» **Entries taken from a collection**:
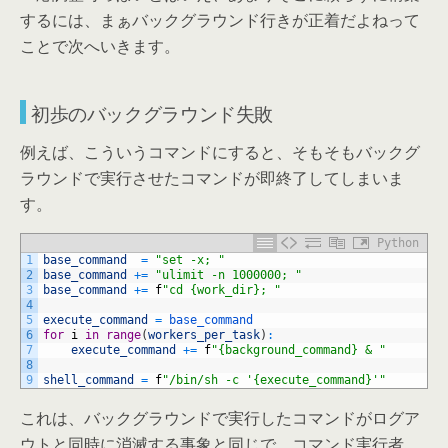
するには、まぁバックグラウンド行きが正着だよねって
ことで次へいきます。
初歩のバックグラウンド失敗
例えば、こういうコマンドにすると、そもそもバックグ
ラウンドで実行させたコマンドが即終了してしまいま
す。
Python
1
base_command
=
"set -x; "
2
base_command
+=
"ulimit -n 1000000; "
3
base_command
+=
f
"cd {work_dir}; "
4
5
execute_command
=
base_command
6
for
i
in
range
(
workers_per_task
)
:
7
execute_command
+=
f
"{background_command} & "
8
9
shell_command
=
f
"/bin/sh -c '{execute_command}'"
これは、バックグラウンドで実行したコマンドがログア
ウトと同時に消滅する事象と同じで、コマンド実行者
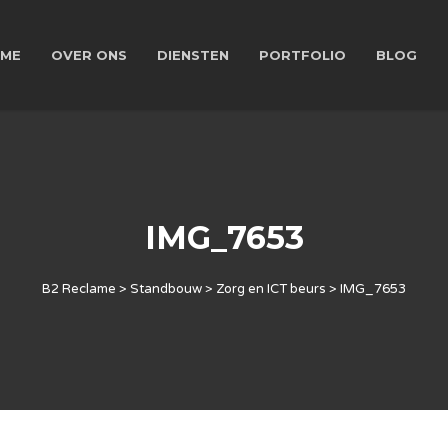
ME
OVER ONS
DIENSTEN
PORTFOLIO
BLOG
IMG_7653
B2 Reclame
>
Standbouw
>
Zorg en ICT beurs
>
IMG_7653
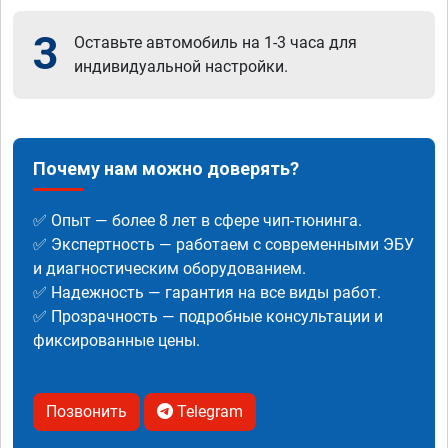
3
Оставьте автомобиль на 1-3 часа для
индивидуальной настройки.
Почему нам можно доверять?
✅ Опыт — более 8 лет в сфере чип-тюнинга.
✅ Экспертность — работаем с современными ЭБУ
и диагностическим оборудованием.
✅ Надежность — гарантия на все виды работ.
✅ Прозрачность — подробные консультации и
фиксированные цены.
Позвонить
Telegram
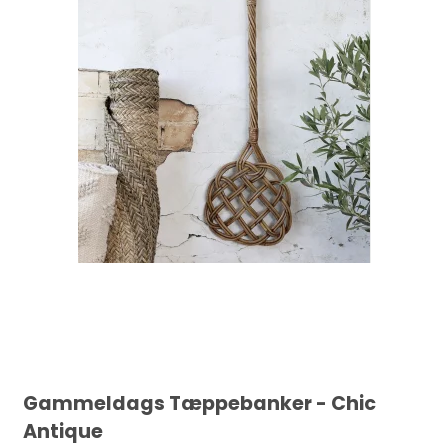
Gammeldags Tæppebanker - Chic
Antique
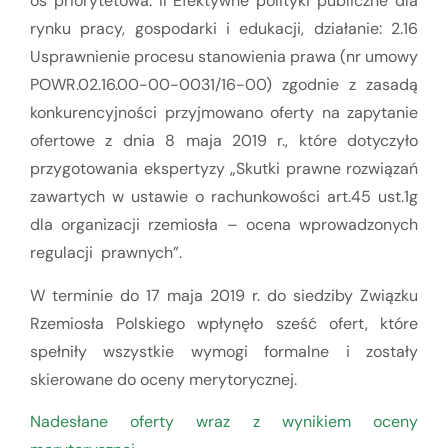
oś priorytetowa: II Efektywne polityki publiczne dla
rynku pracy, gospodarki i edukacji, działanie: 2.16
Usprawnienie procesu stanowienia prawa (nr umowy
POWR.02.16.00-00-0031/16-00) zgodnie z zasadą
konkurencyjności przyjmowano oferty na zapytanie
ofertowe z dnia 8 maja 2019 r., które dotyczyło
przygotowania ekspertyzy „Skutki prawne rozwiązań
zawartych w ustawie o rachunkowości art.45 ust.1g
dla organizacji rzemiosła – ocena wprowadzonych
regulacji prawnych”.
W terminie do 17 maja 2019 r. do siedziby Związku
Rzemiosła Polskiego wpłynęło sześć ofert, które
spełniły wszystkie wymogi formalne i zostały
skierowane do oceny merytorycznej.
Nadesłane oferty wraz z wynikiem oceny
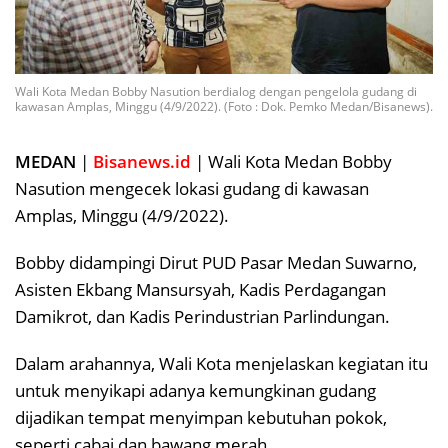
Wali Kota Medan Bobby Nasution berdialog dengan pengelola gudang di
kawasan Amplas, Minggu (4/9/2022). (Foto : Dok. Pemko Medan/Bisanews).
MEDAN
|
Bisanews.id
| Wali Kota Medan Bobby
Nasution mengecek lokasi gudang di kawasan
Amplas, Minggu (4/9/2022).
Bobby didampingi Dirut PUD Pasar Medan Suwarno,
Asisten Ekbang Mansursyah, Kadis Perdagangan
Damikrot, dan Kadis Perindustrian Parlindungan.
Dalam arahannya, Wali Kota menjelaskan kegiatan itu
untuk menyikapi adanya kemungkinan gudang
dijadikan tempat menyimpan kebutuhan pokok,
seperti cabai dan bawang merah.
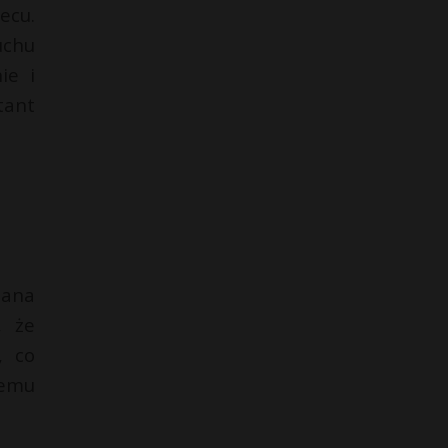
ecu.
uchu
ie i
tant
mana
, że
, co
nemu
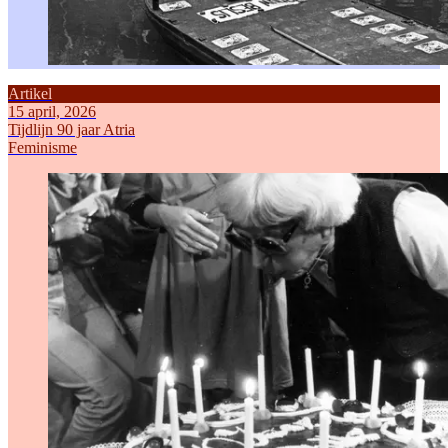
Artikel
15 april, 2026
Tijdlijn 90 jaar Atria
Feminisme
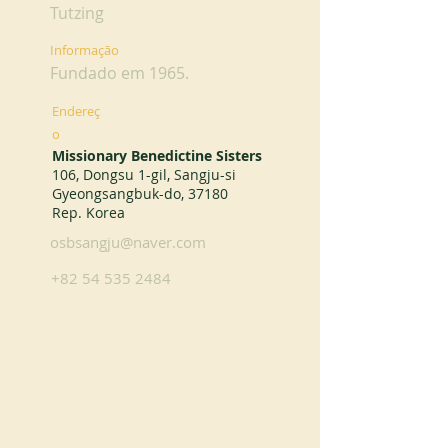
Tutzing
Informação
Fundado em 1965.
Endereç
o
Missionary Benedictine Sisters
106, Dongsu 1-gil, Sangju-si
Gyeongsangbuk-do, 37180
Rep. Korea
osbsangju@naver.com
+82 54 535 2484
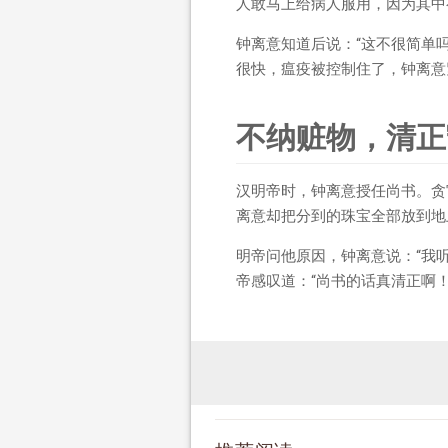
人敢马上给病人服用，因为其中
钟离意知道后说：“这不很简单
很快，瘟疫被控制住了，钟离意
不纳赃物，清正
汉明帝时，钟离意授任尚书。贪
离意却把分到的珠宝全部放到地
明帝问他原因，钟离意说：“我
帝感叹道：“尚书的话真清正啊！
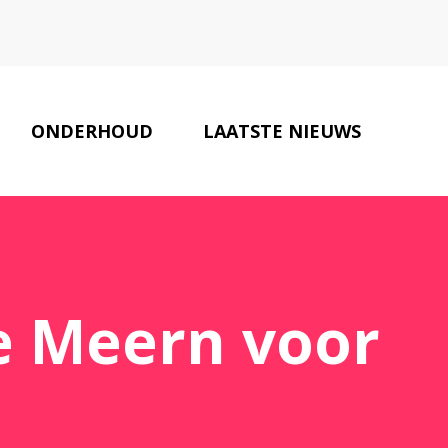
ONDERHOUD
LAATSTE NIEUWS
ONZE PARTNERS
CONTACT
e Meern voor
!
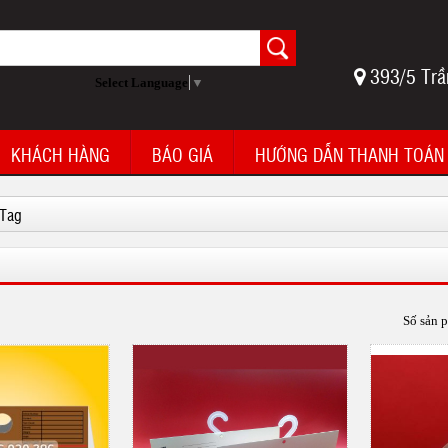
393/5 Trầ
Select Language
▼
KHÁCH HÀNG
BÁO GIÁ
HƯỚNG DẪN THANH TOÁN
Tag
Số sản 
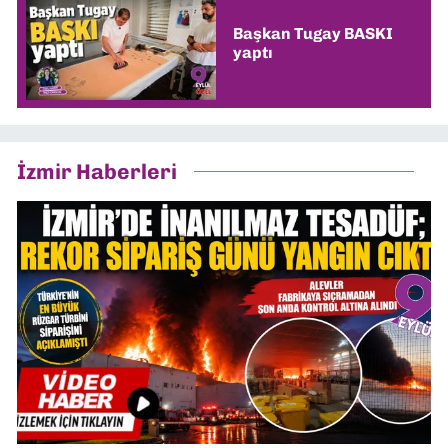
Başkan Tugay BASKI
yaptı
İzmir Haberleri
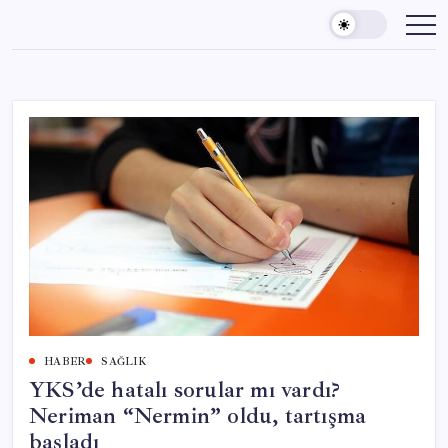
Skip
to
content
HABER
SAĞLIK
YKS’de hatalı sorular mı vardı?
Neriman “Nermin” oldu, tartışma
başladı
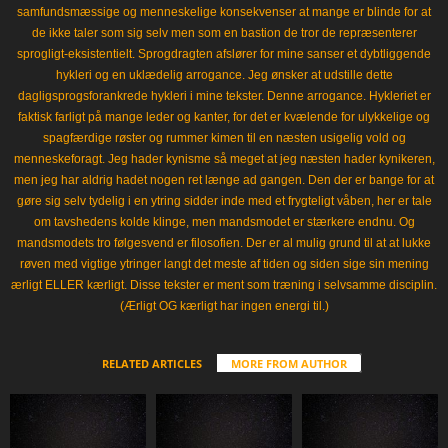
samfundsmæssige og menneskelige konsekvenser at mange er blinde for at
de ikke taler som sig selv men som en bastion de tror de repræsenterer
sprogligt-eksistentielt. Sprogdragten afslører for mine sanser et dybtliggende
hykleri og en uklædelig arrogance. Jeg ønsker at udstille dette
dagligsprogsforankrede hykleri i mine tekster. Denne arrogance. Hykleriet er
faktisk farligt på mange leder og kanter, for det er kvælende for ulykkelige og
spagfærdige røster og rummer kimen til en næsten usigelig vold og
menneskeforagt. Jeg hader kynisme så meget at jeg næsten hader kynikeren,
men jeg har aldrig hadet nogen ret længe ad gangen. Den der er bange for at
gøre sig selv tydelig i en ytring sidder inde med et frygteligt våben, her er tale
om tavshedens kolde klinge, men mandsmodet er stærkere endnu. Og
mandsmodets tro følgesvend er filosofien. Der er al mulig grund til at at lukke
røven med vigtige ytringer langt det meste af tiden og siden sige sin mening
ærligt ELLER kærligt. Disse tekster er ment som træning i selvsamme disciplin.
(Ærligt OG kærligt har ingen energi til.)
RELATED ARTICLES
MORE FROM AUTHOR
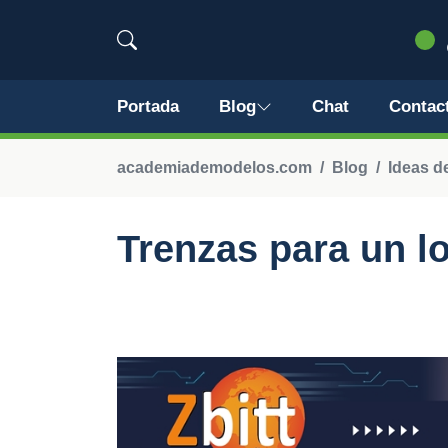
Portada
Blog
Chat
Contac
academiademodelos.com
Blog
Ideas d
Trenzas para un 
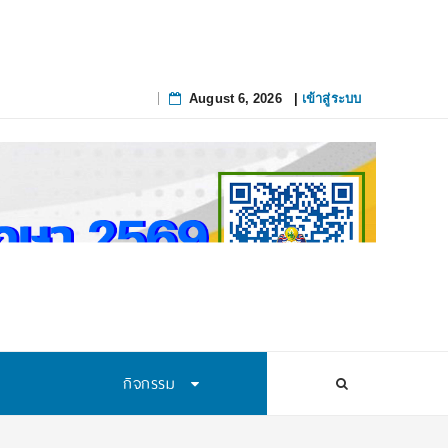
August 6, 2026
|
เข้าสู่ระบบ
Skip
to
content
กิจกรรม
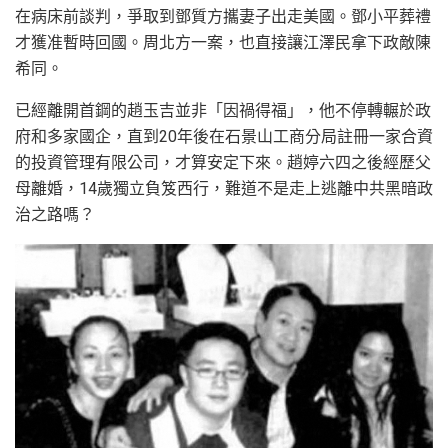
在病床前談判，爭取到鄧質方攜妻子出走美國。鄧小平葬禮
才獲准暫時回國。周北方一案，也直接讓江澤民拿下政敵陳
希同。
已經離開首鋼的趙玉吉並非「因禍得福」，他不停轉輾於政
府和多家國企，直到20年後在石景山工商分局註冊一家合資
的投資管理有限公司，才算安定下來。趙婷六四之後經歷父
母離婚，14歲獨立負笈西行，難道不是走上逃離中共黑暗政
治之路嗎？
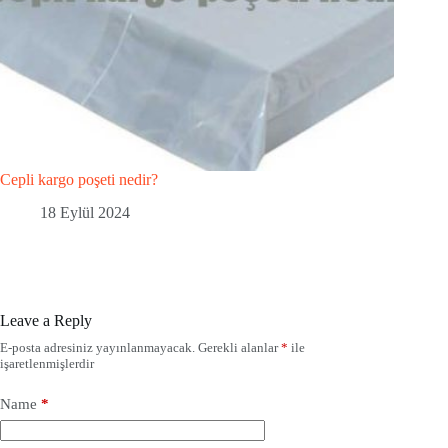
Cepli kargo poşeti nedir?
18 Eylül 2024
Leave a Reply
E-posta adresiniz yayınlanmayacak.
Gerekli alanlar
*
ile
işaretlenmişlerdir
Name
*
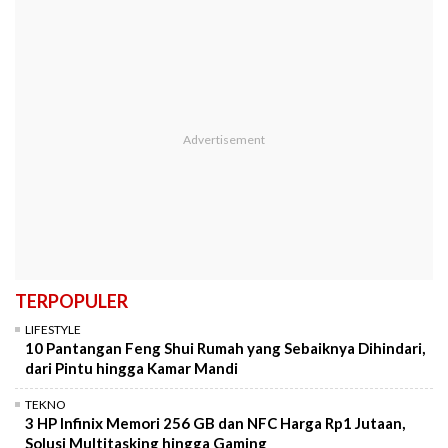
TERPOPULER
LIFESTYLE
10 Pantangan Feng Shui Rumah yang Sebaiknya Dihindari,
dari Pintu hingga Kamar Mandi
TEKNO
3 HP Infinix Memori 256 GB dan NFC Harga Rp1 Jutaan,
Solusi Multitasking hingga Gaming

» **TASK PROMPT**: Please filter the entries above down to the lines holding "Wali" and copy them.

» **RESULT FOR THIS EXERCISE**:
Wali Kota Medan Bobby Nasution berdialog dengan pengelola gudang di
| Wali Kota Medan Bobby
Dalam arahannya, Wali Kota menjelaskan kegiatan itu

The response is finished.